Book by Lawrence Kasha and David S Landay, music by Gene De Paul, lyrics by Johnny Mercer
Paul Nicholas, George Critchley, Peter Frosdick
Richmond Theatre, Surrey

Sam Attwater and Helena Blackman Credit: Helen Jones

The story of the abduction of the Sabine women by the Romans, as told by Livy and Plutarch, has not only inspired some great paintings by Poussin, Rubens, David and Picasso, it has also inspired an updated and much-loved film version directed by Stanley Donen and choreographed by Michael Kidd.

Stanley Donen, who was still under thirty, had already directed two of the greatest Hollywood musicals, On the Town and Singin’ in the Rain. The script is based on a short story by Stephen Vincent Benet, which is set in the backwoods of Oregon in the 1850s.
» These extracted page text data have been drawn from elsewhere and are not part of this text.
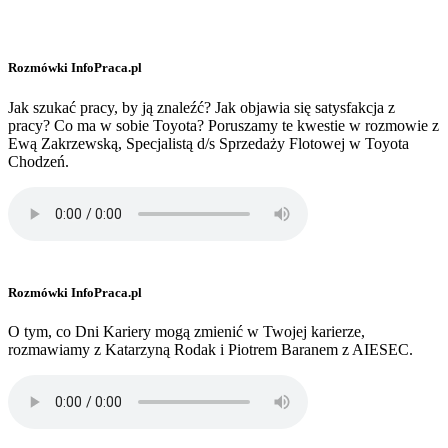
Rozmówki InfoPraca.pl
Jak szukać pracy, by ją znaleźć? Jak objawia się satysfakcja z
pracy? Co ma w sobie Toyota? Poruszamy te kwestie w rozmowie z
Ewą Zakrzewską, Specjalistą d/s Sprzedaży Flotowej w Toyota
Chodzeń.
Rozmówki InfoPraca.pl
O tym, co Dni Kariery mogą zmienić w Twojej karierze,
rozmawiamy z Katarzyną Rodak i Piotrem Baranem z AIESEC.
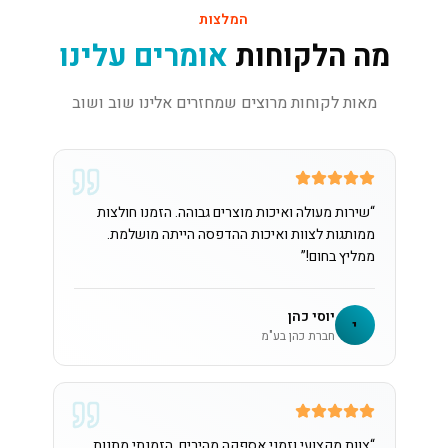
המלצות
מה הלקוחות
אומרים עלינו
מאות לקוחות מרוצים שמחזרים אלינו שוב ושוב
“
שירות מעולה ואיכות מוצרים גבוהה. הזמנו חולצות
ממותגות לצוות ואיכות ההדפסה הייתה מושלמת.
ממליץ בחום!
”
יוסי כהן
י
חברת כהן בע"מ
“
צוות מקצועי וזמני אספקה מהירים. הזמנתי מתנות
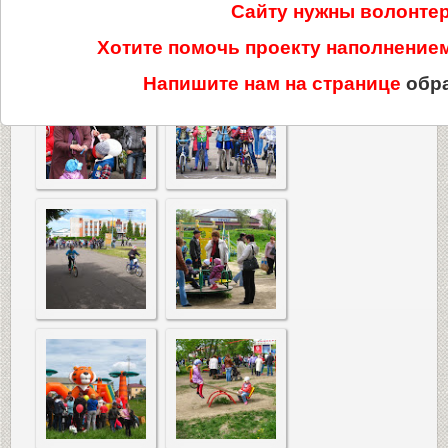
Сайту нужны волонте
Хотите помочь проекту наполнени
Напишите нам на странице
обр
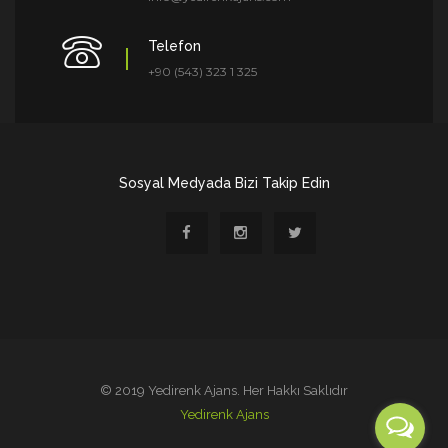
Telefon
+90 (543) 323 1 325
Sosyal Medyada Bizi Takip Edin
© 2019 Yedirenk Ajans. Her Hakkı Saklıdır
Yedirenk Ajans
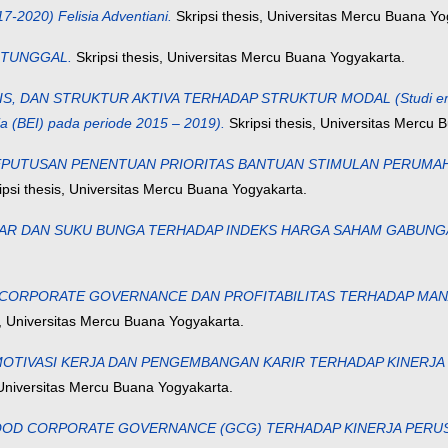
-2020) Felisia Adventiani.
Skripsi thesis, Universitas Mercu Buana Yo
U TUNGGAL.
Skripsi thesis, Universitas Mercu Buana Yogyakarta.
S, DAN STRUKTUR AKTIVA TERHADAP STRUKTUR MODAL (Studi empiri
ia (BEI) pada periode 2015 – 2019).
Skripsi thesis, Universitas Mercu 
EPUTUSAN PENENTUAN PRIORITAS BANTUAN STIMULAN PERUM
ipsi thesis, Universitas Mercu Buana Yogyakarta.
KAR DAN SUKU BUNGA TERHADAP INDEKS HARGA SAHAM GABUNGAN
RPORATE GOVERNANCE DAN PROFITABILITAS TERHADAP MANAJEM
s, Universitas Mercu Buana Yogyakarta.
 MOTIVASI KERJA DAN PENGEMBANGAN KARIR TERHADAP KINERJ
 Universitas Mercu Buana Yogyakarta.
 CORPORATE GOVERNANCE (GCG) TERHADAP KINERJA PERUSAHAAN 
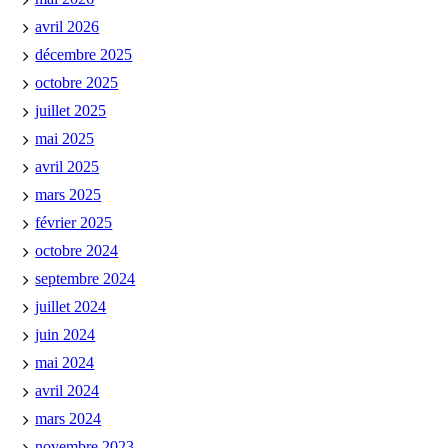
avril 2026
décembre 2025
octobre 2025
juillet 2025
mai 2025
avril 2025
mars 2025
février 2025
octobre 2024
septembre 2024
juillet 2024
juin 2024
mai 2024
avril 2024
mars 2024
novembre 2023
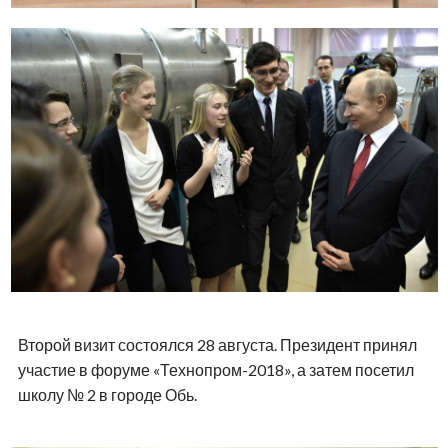
Второй визит состоялся 28 августа. Президент принял
участие в форуме «Технопром-2018», а затем посетил
школу № 2 в городе Обь.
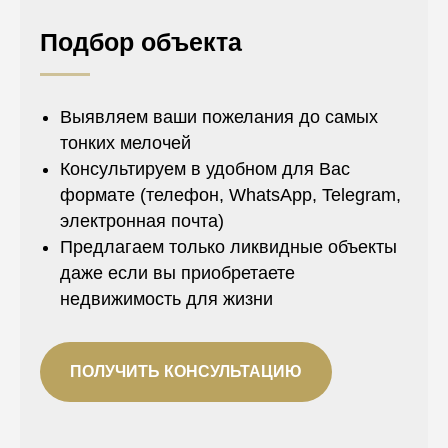
Подбор объекта
Выявляем ваши пожелания до самых
тонких мелочей
Консультируем в удобном для Вас
формате (телефон, WhatsApp, Telegram,
электронная почта)
Предлагаем только ликвидные объекты
даже если вы приобретаете
недвижимость для жизни
ПОЛУЧИТЬ КОНСУЛЬТАЦИЮ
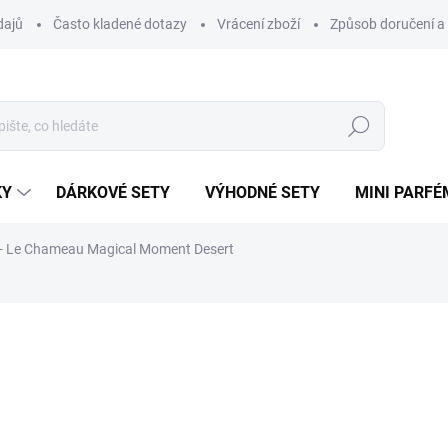
dajů
Často kladené dotazy
Vrácení zboží
Způsob doručení a 
Hledat
KY
DÁRKOVÉ SETY
VÝHODNÉ SETY
MINI PARFÉ
 Le Chameau Magical Moment Desert
ému.
ní
ZNAČKA:
LE CHAMEAU
61 Kč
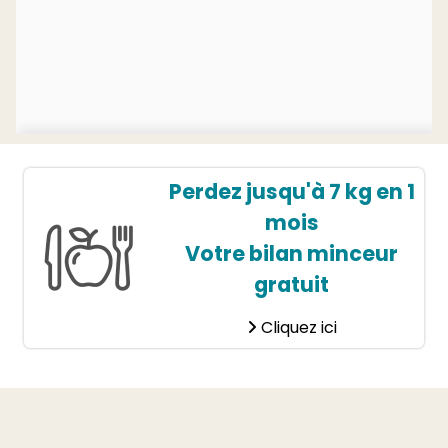
Perdez jusqu'à 7 kg en 1
mois
Votre bilan minceur
gratuit
Cliquez ici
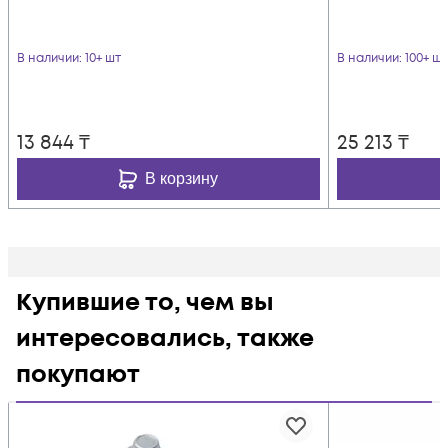
В наличии
: 10+ шт
В наличии
: 100+ шт
13 844
₸
25 213
₸
В корзину
Купившие то, чем вы
интересовались, также
покупают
Adam (Sam Attwater) decides he needs a wife and goes to town to pick one up without telling her he has six younger brothers, all slobs, and he expects her to look after them. His feisty bride (Helena Blackman) treats the lads in much the same way that Snow White treated the seven dwarfs.

Adam’s sexism may not amuse feminists without a sense of humour and today’s politically correct audiences; but his sexual attitudes have to be seen within the context of the times and the hardships of life in the backwoods.

Seven Brides for Seven Brothers belongs to the western musical genre of Oklahoma! (1943 Annie Get Your Gun (1946) and Calamity Jane (1953) and its success was due to Michael Kidd’s brilliant choreography, the Oscar-winning score by Gene De Paul and Johnny Mercer and the casting of the brothers with professional dancers. The songs include "Bless Your Beautiful Hide", "Sobbin’ Women" and "Goin’ Courtin’".

Sixty years on, the film is still worth seeing just for the witty vitality of Kidd‘s choreography and the acrobatic energy of the dancers, notably in the exhilarating barn-raising sequence, one of cinema’s great musical numbers, in which the brothers compete with the townsfolk for the girls. The rivalry is expressed entirely in dance and ends in a classic slapstick brawl in which the barn comes crashing down.

How can any stage production of Seven Brides for Seven Brothers even begin to compete with this 1954 MGM film? The answer is it can’t. The original stage version in New York in 1982 closed after only five performances. The London production which followed a couple of years later lasted just five weeks.

There have been many revivals since in London at the Old Vic and Theatre Royal Haymarket and on regional tours. The present stage production, directed and choreographed by Patti Colombo, is the best I have seen.

It has to be accepted for what it is: a small-scale touring production aimed at family audiences. Sentimental, romantic, innocent and exuberant, the show has considerable charm and is infinitely preferable to such recent large-scale West End failures as Stephen Ward, From Here to Eternity and I Can’t Sing!.

Dancing remains the driving force. Michael Kidd and his dancers are a hard act to follow. But what Patti Colombo achieves within the cramped confines of the Richmond stage is amazing. She relies for her effects on cumulative and extended shorts bursts, occasionally acrobatic and physically challenging.

The production continues its tour at Regent Theatre, Stoke, for the week beginning May 5.